A House Divided
One of the main arguments used by those who oppose gay marriage is that it's unnecessary; that gay couples are free to draw up their own legal agreements between themselves through Power of Attorney contracts and other legal methods.
Right. Do you really think that the religious right will stop at banning marriage?
Already a Virginia law passed that calls into question the ability of any "marriage-like" contracts between same sex couples to stand. And then there are little micro-initiatives like this one in Utah:
Draper Republican Rep. LaVar Christensen's HB148 stems from a lesbian partner's custody battle before the Utah Supreme Court. In that still-pending case, a district court judge awarded visitation to the former lesbian partner of the child's biological mother. Under Christensen's legislation, unmarried heterosexual or gay couples could not make custody agreements. That right would be reserved for married couples. In a legal battle, a court could not award custody or visitation against the biological parent's wishes.
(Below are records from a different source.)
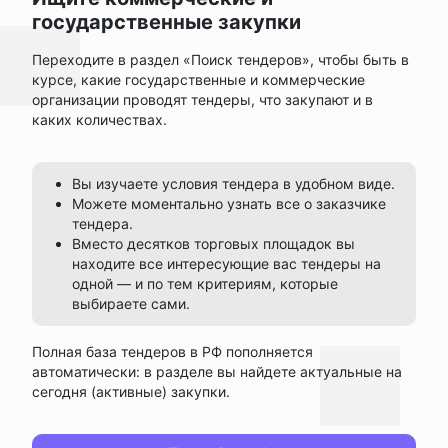
государственные закупки
Переходите в раздел «Поиск тендеров», чтобы быть в
курсе, какие государственные и коммерческие
организации проводят тендеры, что закупают и в
каких количествах.
Вы изучаете условия тендера в удобном виде.
Можете моментально узнать все о заказчике
тендера.
Вместо десятков торговых площадок вы
находите все интересующие вас тендеры на
одной — и по тем критериям, которые
выбираете сами.
Полная база тендеров в РФ пополняется
автоматически: в разделе вы найдете актуальные на
сегодня (активные) закупки.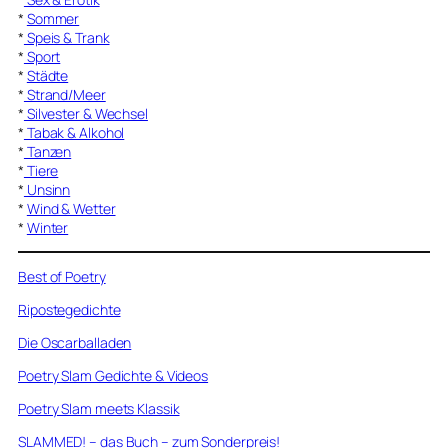
*
Sommer
*
Speis & Trank
*
Sport
*
Städte
*
Strand/Meer
*
Silvester & Wechsel
*
Tabak & Alkohol
*
Tanzen
*
Tiere
*
Unsinn
*
Wind & Wetter
*
Winter
Best of Poetry
Ripostegedichte
Die Oscarballaden
Poetry Slam Gedichte & Videos
Poetry Slam meets Klassik
SLAMMED! – das Buch – zum Sonderpreis!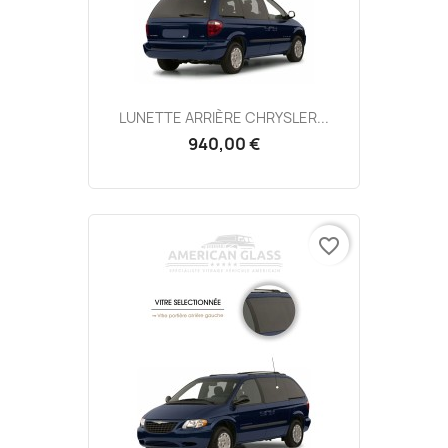
LUNETTE ARRIÈRE CHRYSLER...
940,00 €
favorite_border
Little by little they will chip away in the states where they can, rolling back rights for gays, and in this case, unmarried straight people as well. The argument is the same for overturning Roe V Wade; to outlaw abortion in just the conservative states first, since they know they can't do it nationwide. If this keeps up, we'll end up with a sexual Mason-Dixon line. Andrew Sullivan's states-rights experimentation arguments aside, this is not a good idea, and not just for those unfortunate enough to be born in states with Senators like LaVar Christensen. It's bad for all of us, because bigotry is never content to rest. It must flourish.